** Opening Exercise input block **

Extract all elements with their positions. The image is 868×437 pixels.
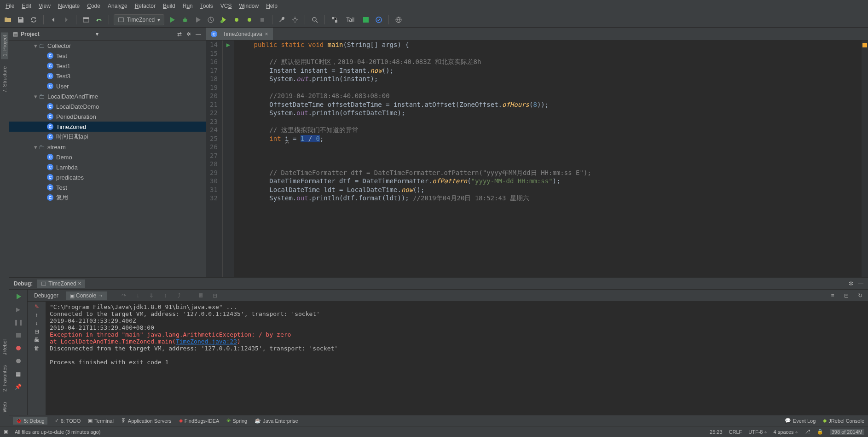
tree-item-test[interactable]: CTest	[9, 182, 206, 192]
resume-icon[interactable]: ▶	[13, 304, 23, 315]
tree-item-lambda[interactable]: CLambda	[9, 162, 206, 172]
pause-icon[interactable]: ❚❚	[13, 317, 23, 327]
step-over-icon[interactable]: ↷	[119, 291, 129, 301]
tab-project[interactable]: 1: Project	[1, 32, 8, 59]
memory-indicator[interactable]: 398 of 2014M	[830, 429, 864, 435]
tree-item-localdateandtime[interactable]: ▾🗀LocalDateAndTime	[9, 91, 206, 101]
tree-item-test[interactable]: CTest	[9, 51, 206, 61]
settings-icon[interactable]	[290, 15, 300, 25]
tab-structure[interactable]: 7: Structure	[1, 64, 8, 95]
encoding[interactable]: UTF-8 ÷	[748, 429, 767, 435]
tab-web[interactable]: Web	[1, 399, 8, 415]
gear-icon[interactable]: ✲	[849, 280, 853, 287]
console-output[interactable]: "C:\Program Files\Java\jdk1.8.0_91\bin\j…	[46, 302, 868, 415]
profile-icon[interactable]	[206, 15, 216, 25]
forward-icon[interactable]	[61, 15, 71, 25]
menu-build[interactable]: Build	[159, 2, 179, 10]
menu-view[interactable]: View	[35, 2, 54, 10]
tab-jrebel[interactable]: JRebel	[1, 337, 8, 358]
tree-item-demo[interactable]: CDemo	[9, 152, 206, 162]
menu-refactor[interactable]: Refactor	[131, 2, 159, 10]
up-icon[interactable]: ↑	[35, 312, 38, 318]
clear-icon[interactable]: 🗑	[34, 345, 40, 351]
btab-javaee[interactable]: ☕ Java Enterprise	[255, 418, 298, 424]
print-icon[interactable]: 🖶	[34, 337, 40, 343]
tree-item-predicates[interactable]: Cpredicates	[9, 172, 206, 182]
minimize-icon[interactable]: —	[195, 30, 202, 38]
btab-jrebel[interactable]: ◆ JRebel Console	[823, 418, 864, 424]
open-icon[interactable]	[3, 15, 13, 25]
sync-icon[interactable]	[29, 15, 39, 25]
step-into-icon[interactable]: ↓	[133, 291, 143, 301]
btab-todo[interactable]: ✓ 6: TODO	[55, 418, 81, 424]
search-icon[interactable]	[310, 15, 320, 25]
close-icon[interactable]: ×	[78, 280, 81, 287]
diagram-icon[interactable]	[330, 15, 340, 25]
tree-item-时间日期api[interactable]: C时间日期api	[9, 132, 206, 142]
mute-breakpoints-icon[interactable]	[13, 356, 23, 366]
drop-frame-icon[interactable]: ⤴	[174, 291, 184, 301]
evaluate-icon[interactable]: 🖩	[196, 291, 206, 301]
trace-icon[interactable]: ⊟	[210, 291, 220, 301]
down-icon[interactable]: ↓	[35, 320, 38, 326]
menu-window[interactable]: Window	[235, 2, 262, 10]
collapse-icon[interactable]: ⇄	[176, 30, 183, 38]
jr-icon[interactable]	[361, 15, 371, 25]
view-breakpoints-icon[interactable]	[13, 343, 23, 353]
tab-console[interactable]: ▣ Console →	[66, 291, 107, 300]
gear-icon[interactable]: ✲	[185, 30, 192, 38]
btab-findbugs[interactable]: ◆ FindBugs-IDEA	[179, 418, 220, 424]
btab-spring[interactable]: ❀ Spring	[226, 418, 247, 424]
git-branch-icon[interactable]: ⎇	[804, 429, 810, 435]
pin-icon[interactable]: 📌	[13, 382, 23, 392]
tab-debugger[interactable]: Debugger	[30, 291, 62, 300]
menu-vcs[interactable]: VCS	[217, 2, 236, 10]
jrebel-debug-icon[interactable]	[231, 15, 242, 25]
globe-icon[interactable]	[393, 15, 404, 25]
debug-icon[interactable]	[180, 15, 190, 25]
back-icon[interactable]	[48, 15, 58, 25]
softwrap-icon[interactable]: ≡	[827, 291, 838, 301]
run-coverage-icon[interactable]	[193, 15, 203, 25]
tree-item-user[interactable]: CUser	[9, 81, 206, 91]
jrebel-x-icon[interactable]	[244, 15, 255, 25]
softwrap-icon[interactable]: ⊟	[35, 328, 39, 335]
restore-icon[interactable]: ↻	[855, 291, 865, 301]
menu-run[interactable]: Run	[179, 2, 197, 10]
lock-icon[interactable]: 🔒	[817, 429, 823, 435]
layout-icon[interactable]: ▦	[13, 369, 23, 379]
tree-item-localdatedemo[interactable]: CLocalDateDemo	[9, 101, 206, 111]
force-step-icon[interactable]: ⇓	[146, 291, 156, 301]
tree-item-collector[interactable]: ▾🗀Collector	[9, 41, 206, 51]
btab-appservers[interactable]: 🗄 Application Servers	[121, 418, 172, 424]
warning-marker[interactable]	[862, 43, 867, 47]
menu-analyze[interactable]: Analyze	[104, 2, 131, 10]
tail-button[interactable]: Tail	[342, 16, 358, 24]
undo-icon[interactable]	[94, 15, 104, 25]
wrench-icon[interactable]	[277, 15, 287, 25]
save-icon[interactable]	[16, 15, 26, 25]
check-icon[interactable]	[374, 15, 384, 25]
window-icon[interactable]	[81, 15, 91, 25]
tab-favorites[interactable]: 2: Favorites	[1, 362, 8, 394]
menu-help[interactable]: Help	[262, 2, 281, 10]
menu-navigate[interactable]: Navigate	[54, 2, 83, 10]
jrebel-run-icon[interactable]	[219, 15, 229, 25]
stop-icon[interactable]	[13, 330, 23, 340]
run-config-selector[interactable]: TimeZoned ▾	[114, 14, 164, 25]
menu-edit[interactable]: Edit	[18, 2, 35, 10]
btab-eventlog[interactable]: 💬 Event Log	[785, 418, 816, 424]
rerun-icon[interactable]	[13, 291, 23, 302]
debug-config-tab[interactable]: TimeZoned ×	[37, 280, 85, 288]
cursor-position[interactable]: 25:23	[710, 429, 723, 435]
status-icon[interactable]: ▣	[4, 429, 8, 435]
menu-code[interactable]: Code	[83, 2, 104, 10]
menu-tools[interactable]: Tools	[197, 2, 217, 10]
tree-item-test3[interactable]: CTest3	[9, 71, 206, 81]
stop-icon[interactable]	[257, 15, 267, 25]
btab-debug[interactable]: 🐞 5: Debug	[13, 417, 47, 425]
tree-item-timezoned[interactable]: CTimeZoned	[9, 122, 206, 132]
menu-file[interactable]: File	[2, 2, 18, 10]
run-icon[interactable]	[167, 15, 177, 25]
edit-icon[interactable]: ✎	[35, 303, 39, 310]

** Closing Exercise input block **

Exercise directions — Each line of the data that holds the word "jrebel" should be copied.

Response to this task —
tab-jrebel[interactable]: JRebel	[1, 337, 8, 358]
btab-jrebel[interactable]: ◆ JRebel Console	[823, 418, 864, 424]
jrebel-debug-icon[interactable]	[231, 15, 242, 25]
jrebel-x-icon[interactable]	[244, 15, 255, 25]
jrebel-run-icon[interactable]	[219, 15, 229, 25]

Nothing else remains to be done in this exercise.